Das UNPOP-Ensemble zeigt derzeit das Stück "Fairycoin" im Theater Kosmos. (Foto: Caro Stark)
Gunnar Landsgesell · 17. Apr 2014 · Film

The Amazing Spider-Man 2: Rise of Electro

140 Filmminuten bieten viel Raum für den Menschen hinter der Spinne. Peter Parker bekommt es mit einem Gegner zu tun, der mächtiger ist als er - und mit einer Beziehung, die er nicht ganz so gut handeln kann. Teil 2 der Neuauflage des Franchise bietet einen austarierten Mix aus Privatheit, Kampf und Fun.
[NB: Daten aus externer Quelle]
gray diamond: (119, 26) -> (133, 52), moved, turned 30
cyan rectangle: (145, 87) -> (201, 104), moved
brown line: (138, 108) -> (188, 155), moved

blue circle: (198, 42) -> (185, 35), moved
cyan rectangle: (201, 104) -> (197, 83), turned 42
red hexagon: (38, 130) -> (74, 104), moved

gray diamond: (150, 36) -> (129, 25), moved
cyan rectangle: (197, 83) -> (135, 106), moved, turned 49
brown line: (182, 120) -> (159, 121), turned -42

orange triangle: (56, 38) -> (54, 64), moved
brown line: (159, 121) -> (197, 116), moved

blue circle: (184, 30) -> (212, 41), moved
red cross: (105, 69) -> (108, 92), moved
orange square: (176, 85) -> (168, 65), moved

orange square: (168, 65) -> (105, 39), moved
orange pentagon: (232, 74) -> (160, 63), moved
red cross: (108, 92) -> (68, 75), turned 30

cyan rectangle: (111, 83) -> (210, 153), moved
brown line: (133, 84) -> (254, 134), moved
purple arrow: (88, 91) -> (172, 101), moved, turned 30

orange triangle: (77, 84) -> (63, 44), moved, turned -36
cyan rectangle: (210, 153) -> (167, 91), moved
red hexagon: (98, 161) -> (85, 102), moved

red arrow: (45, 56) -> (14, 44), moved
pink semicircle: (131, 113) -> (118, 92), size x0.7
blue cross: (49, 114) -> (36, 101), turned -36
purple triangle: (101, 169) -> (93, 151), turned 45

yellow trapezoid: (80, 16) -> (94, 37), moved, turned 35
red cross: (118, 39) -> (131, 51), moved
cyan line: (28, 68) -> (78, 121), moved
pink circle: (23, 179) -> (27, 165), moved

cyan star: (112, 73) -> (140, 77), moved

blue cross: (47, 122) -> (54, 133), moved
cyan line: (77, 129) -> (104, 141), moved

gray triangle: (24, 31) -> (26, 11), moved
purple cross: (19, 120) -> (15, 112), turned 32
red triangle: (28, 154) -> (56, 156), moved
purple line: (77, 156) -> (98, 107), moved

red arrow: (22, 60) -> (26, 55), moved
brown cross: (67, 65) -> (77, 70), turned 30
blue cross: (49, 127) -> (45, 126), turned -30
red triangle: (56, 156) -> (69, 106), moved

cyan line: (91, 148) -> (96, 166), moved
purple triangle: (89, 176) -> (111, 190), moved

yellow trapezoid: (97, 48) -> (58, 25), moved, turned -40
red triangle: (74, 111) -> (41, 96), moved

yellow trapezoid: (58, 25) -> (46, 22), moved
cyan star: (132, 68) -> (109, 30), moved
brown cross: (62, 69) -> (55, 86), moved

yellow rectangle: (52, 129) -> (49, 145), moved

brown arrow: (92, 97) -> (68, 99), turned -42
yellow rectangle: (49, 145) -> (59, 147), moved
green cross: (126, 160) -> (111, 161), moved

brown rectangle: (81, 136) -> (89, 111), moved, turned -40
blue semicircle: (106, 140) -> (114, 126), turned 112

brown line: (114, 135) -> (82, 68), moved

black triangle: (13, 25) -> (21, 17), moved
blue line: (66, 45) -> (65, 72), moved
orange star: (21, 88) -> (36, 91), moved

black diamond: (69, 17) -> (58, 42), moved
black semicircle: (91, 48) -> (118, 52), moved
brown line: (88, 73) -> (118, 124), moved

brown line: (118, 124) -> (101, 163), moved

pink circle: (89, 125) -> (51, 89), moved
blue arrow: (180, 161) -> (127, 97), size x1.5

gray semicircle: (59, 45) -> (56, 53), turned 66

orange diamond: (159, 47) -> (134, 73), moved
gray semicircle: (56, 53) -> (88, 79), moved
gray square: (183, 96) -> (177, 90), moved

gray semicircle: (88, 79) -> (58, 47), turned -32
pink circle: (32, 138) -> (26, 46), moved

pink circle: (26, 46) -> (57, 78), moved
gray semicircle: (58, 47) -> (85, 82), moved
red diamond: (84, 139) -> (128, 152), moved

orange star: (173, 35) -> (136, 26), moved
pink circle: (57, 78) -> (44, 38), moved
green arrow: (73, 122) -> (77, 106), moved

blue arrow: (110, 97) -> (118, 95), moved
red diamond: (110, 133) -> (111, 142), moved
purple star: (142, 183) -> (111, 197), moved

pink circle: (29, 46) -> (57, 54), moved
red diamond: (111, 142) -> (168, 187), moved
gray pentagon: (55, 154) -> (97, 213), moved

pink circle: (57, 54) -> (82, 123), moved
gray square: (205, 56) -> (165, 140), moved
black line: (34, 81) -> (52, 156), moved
„The Amazing Spider-Man 2: Rise of Electro“ zapft gleich mehrfach zivilisatorische Ängste unserer Zeit an: großflächige Stromausfälle (man denke an New York vor wenigen Jahren) oder die "unheimliche" Macht der Konzerne, die sich hier in Gestalt des Unternehmens Oscorp präsentiert, die an Techniken arbeiten, die den Menschen aus seiner Illusion der Handlungsfähigkeit reisst und mit Ohnmachtsbildern konfrontiert. Peter Parker, im jüngsten Franchise des Comics noch einen Schritt sensibler-zerbrechlicher von Andrew Garfield dargestellt, bekommt es nunmehr mit einem übermächtigen Gegner zu tun. Dessen nahezu gewaltsamer Schöpfungsakt aus reiner Energie (an die Stromblitze gemahnend, mit denen Frankenstein sein Monster einst zum Leben erweckt hat) lassen Peter Parkers ursächlich erlittenen Spinnenbiss als vergleichsweise schlichte Superhelden-Initiation erscheinen. Damit verschärft sich auch das ewige Malheur des Spider-Man, einen unbedankten Kampf gegen die Wurzeln des Bösen in der Stadt zu führen und dafür regelmäßig selbst ins Zwielicht zu geraten. Ist der urbane Wächter Spider-Man zu mächtig, oder: Schützt er uns zu wenig?, ist das Spannungsfeld, in dem sich Parker aus Sicht der Stadtbewohner seit jeher bewegt.
Aus dieser schwelenden Unsicherheit der Zivilgesellschaft fügt Marc Webb, der erneut Regie führt, eine weitere, private hinzu. Der Einzelgänger Peter Parker sieht sich einmal mehr genötigt, den Fragen über seine eigene im Dunkel liegende Familiengeschichte nachzuspüren. Eine Episode, die als Zeitreise in - sehr spinnenwürdig - einen aufgelassenen U-Bahnschacht gestaltet ist: der Superheld wird darin sehr unmittelbar mit der Frage nach dem eigenen Ich konfrontiert, er begegnet sich selbst, als Kind und damit als Mensch. Allerdings, die Reise ins Unbewußte, Verschüttete, in die Eingeweide der Stadt, wird nicht zur psychoanalytischen Selbstbefragung ausgeweitet, auch wenn sich tief unten ein drängendes Rätsel auflösen lässt.

State of the Art

Die Überschreitung der Grenzen visueller Darstellungsweisen wie auch der Problematik limitierter Möglichkeiten gegenüber exorbitanten Mächten ist gewissermaßen Pflicht für jede neue Ausgabe im Superheldengewerbe. Es scheint, als würde „Spider-Man 2“ eine Sortierung dieser Vorgaben suchen. Das Schwingen an den abgeschossenen Spinnenfäden durch die Stadt, dessen ästhetische Auflösungen teils an Fun-Sportarten wie Bungee-Jumping erinnern, folgt dem Feelgood-Auftrag des Projekts, während die Actionszenen in konzentrierten Blöcken dazu angetan sind, den Leistungsschaugedanken des Genres einzulösen. Das Zwischendrin ist mit Affektbildern und Privatheit aufgefüllt, Peter Parker und seine problematisierte Beziehung zu Freundin Gwen (Emma Stone) werden fast schon mit  melodramatischen Anklängen einer unmöglichen Liebe aufgeführt. Für ein Mega-Franchise wie dieses (und dessen limitierte Wagnisse, reproduzierte Affekte und Atmosphären) entspricht das wohl einem state of the art und hat einen gewissen Reiz. Weitere Teile werden somit sicherlich folgen.